Business Technology

Sunday 22 April 2018

Irish users caught up in Facebook scandal as number of those affected worldwide swells to 87 million

Facebook Founder and CEO Mark Zuckerberg. Photo: Stephen Lam/Reuters
Facebook Founder and CEO Mark Zuckerberg. Photo: Stephen Lam/Reuters
Adrian Weckler

Adrian Weckler

Irish users have been caught up in the Facebook scandal as it's revealed that the number of people worldwide whose personal data was improperly shared with Cambridge Analytica is likely to be 87m - almost twice the figure initially thought.

The admission came from Facebook's chief technology officer Mike Schroepfer as the company outlined new measures aimed at restricting the personal data available to third-party app developers.
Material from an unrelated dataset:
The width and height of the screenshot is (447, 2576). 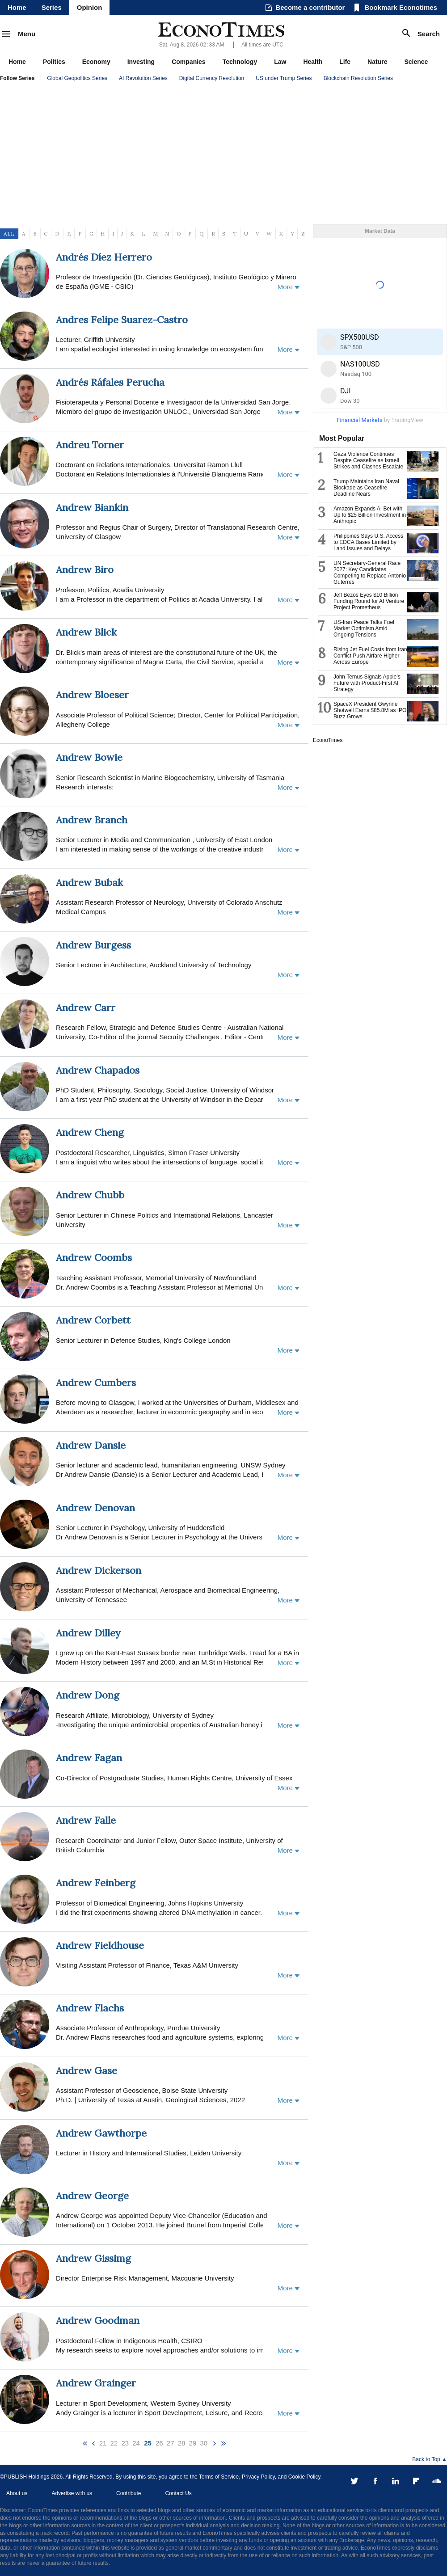 What do you see at coordinates (95, 1507) in the screenshot?
I see `Andrew Denovan` at bounding box center [95, 1507].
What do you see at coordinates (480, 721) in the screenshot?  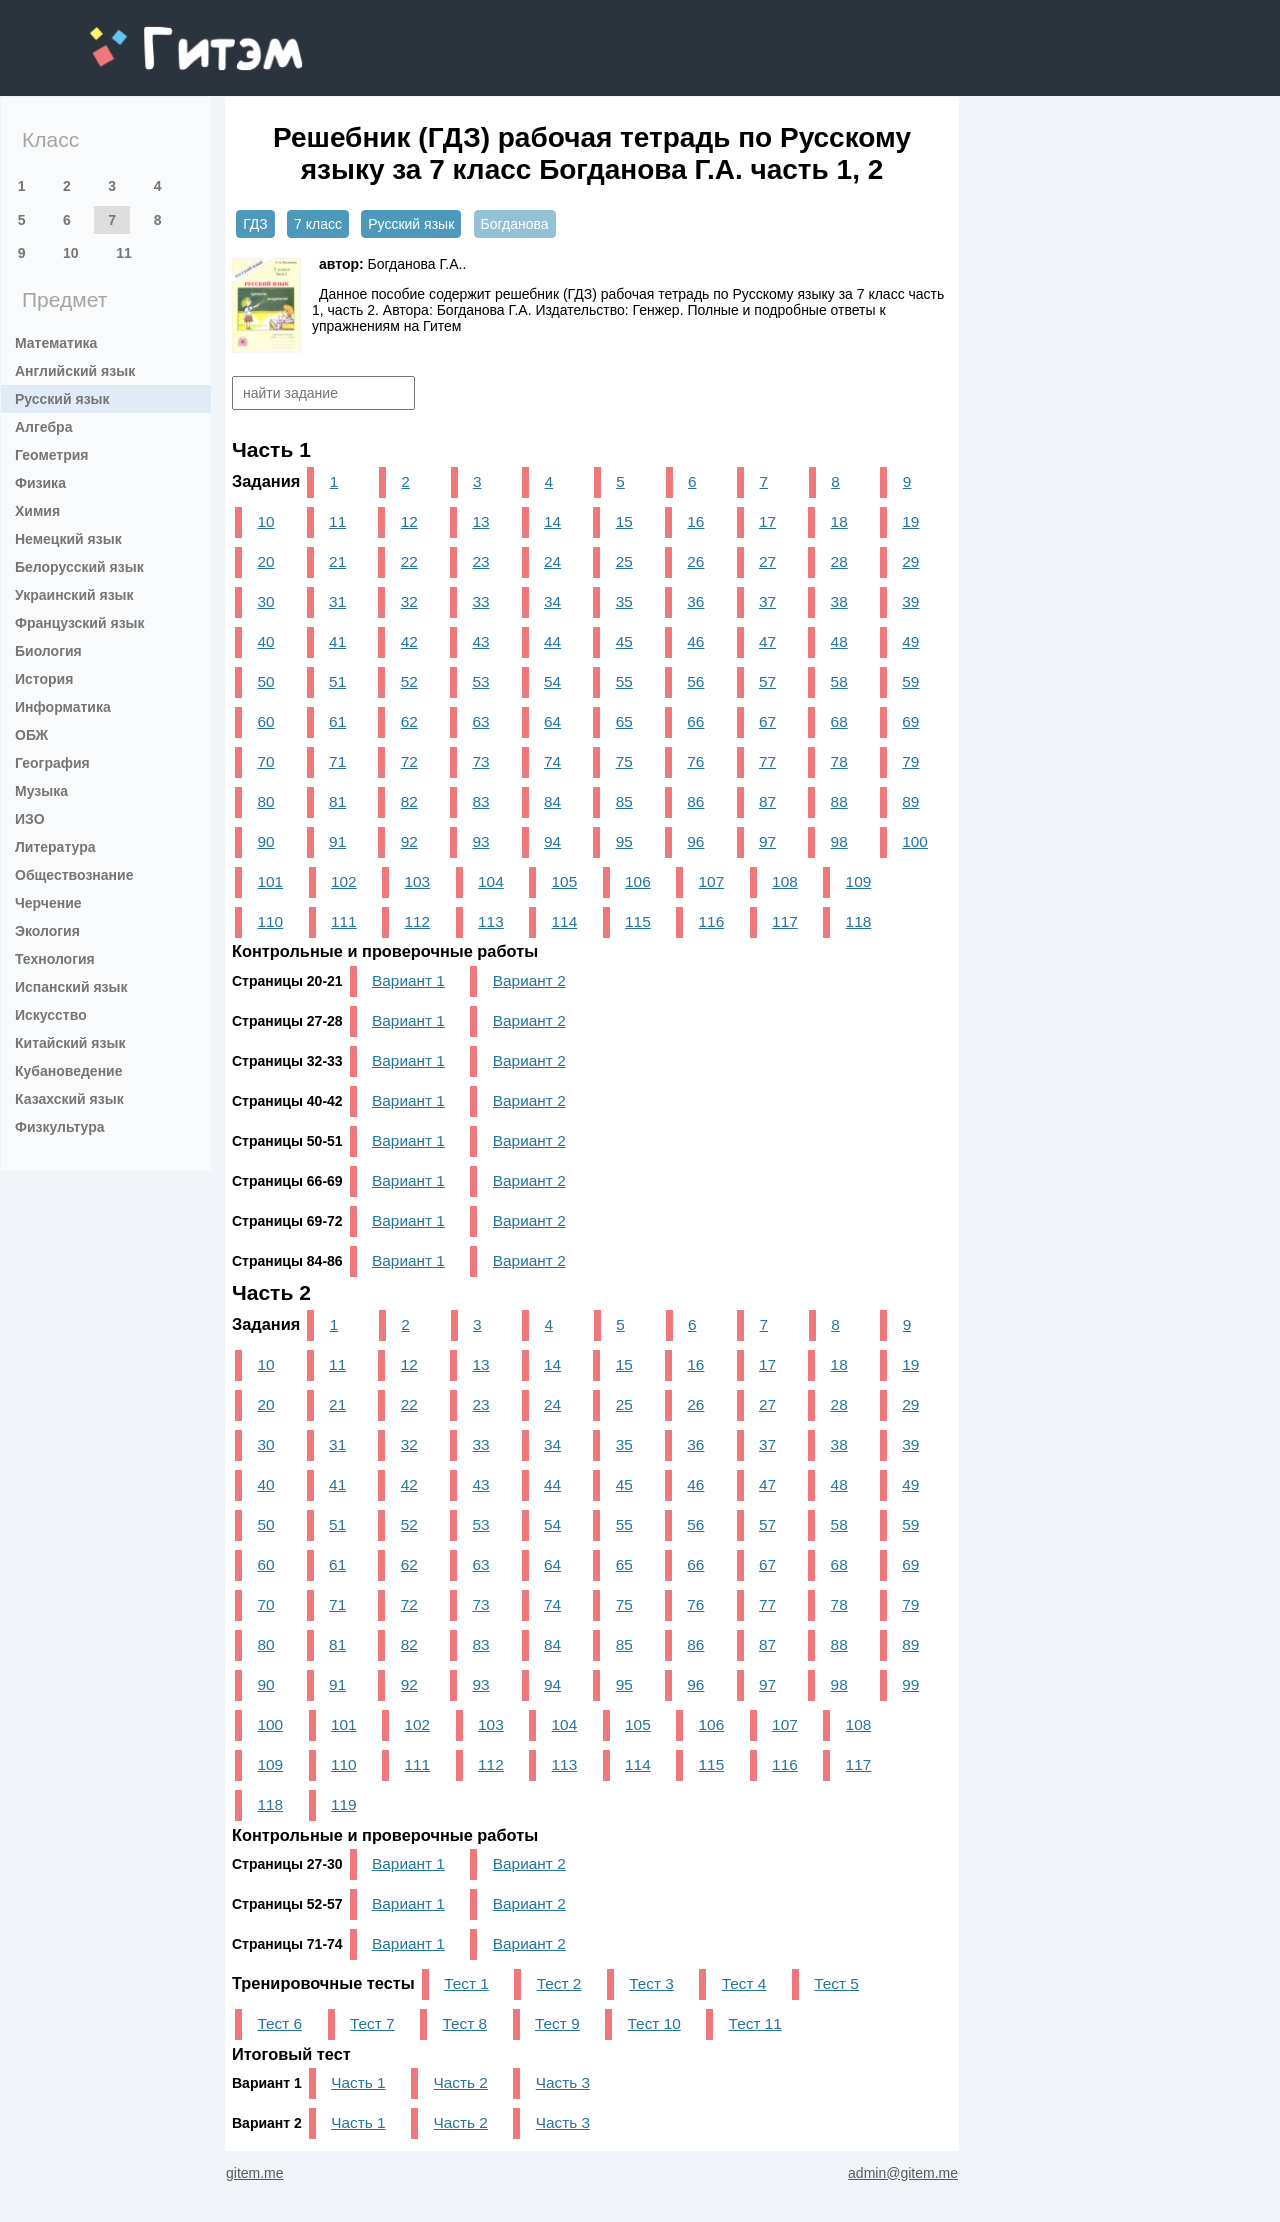 I see `63` at bounding box center [480, 721].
Most of the 87m affected reside in the US, with around 1m estimated to be in the UK.

Up to 45,000 users in Ireland may have also been affected by the data breach, Facebook told RTE News on Wednesday night.

The social network added that while just 15 Facebook users in Ireland had downloaded the personality quiz app, thisisyourdigitallife (the app at the heart of the controversy), up to 44,687 users may have been friends with those who had downloaded the app and subsequently may have had their data collected.
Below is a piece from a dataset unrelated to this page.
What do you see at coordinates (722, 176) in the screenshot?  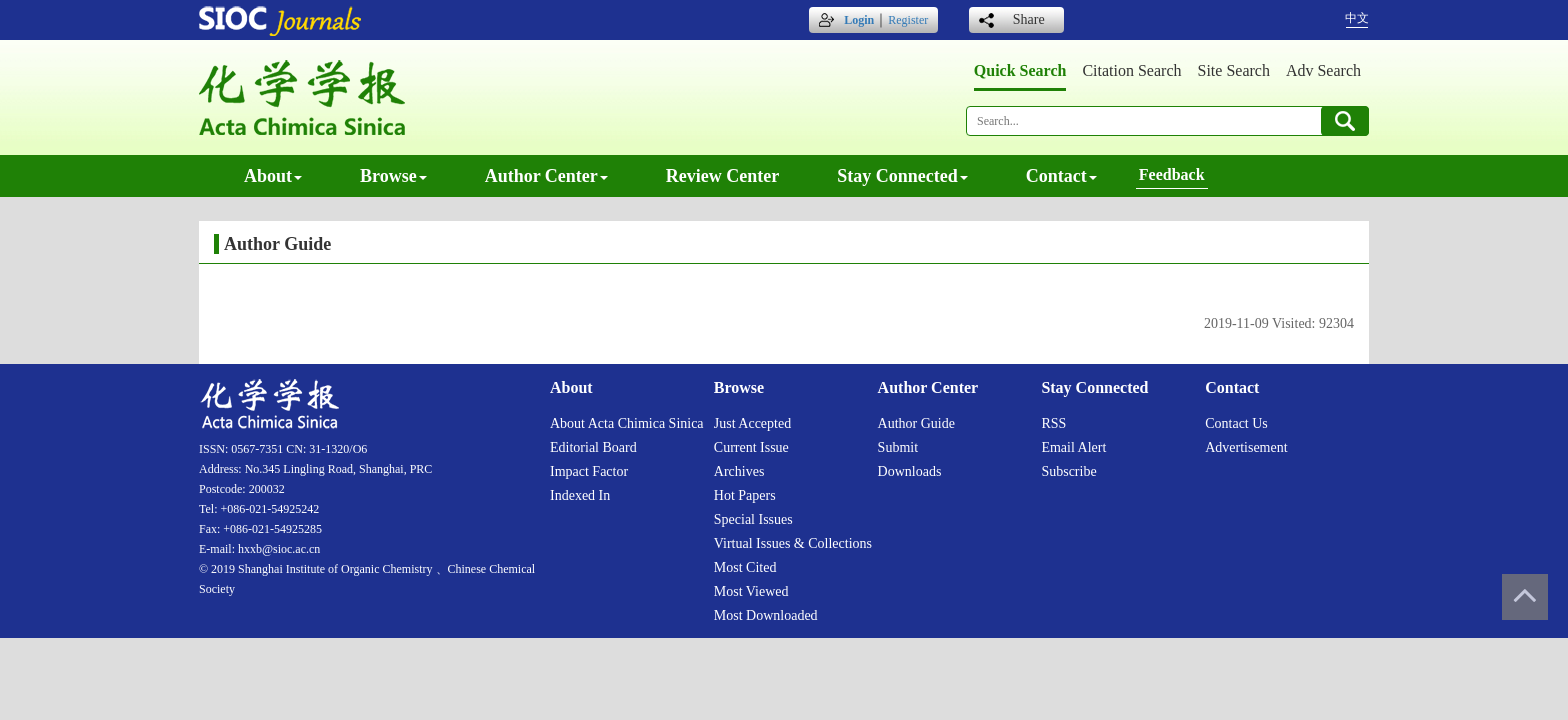 I see `Review center` at bounding box center [722, 176].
The company revealed yesterday that tens of millions more people might have been exposed in the Cambridge Analytica privacy scandal than previously thought and said it will restrict the data it allows outsiders to access on its users.

Those developments came as Facebook unveiled a new privacy policy that aims to explain the data it gathers on users more clearly - but doesn't change what it collects and shares.

"We're not asking for new rights to collect, use or share your data on Facebook," said Erin Egan, chief privacy officer with the social media giant.

"We're also not changing any of the privacy choices you've made in the past."

Ms Egan said Facebook was updating its terms to make it "easier to read".

Facebook is facing its worst privacy scandal in years following allegations that a Trump-affiliated data mining firm, Cambridge Analytica, used data from millions of users to try to influence elections.

On Monday, all Facebook users will receive a notice on their feeds with a link to see what apps they use and what information they have shared with those apps.

They will have a chance to delete apps they no longer want.

Users who might have had their data shared with Cambridge Analytica will be told of that.

Facebook says most of the affected users are in the US.

The company is restricting access that apps can get about users' events, as well as information about groups such as member lists and content.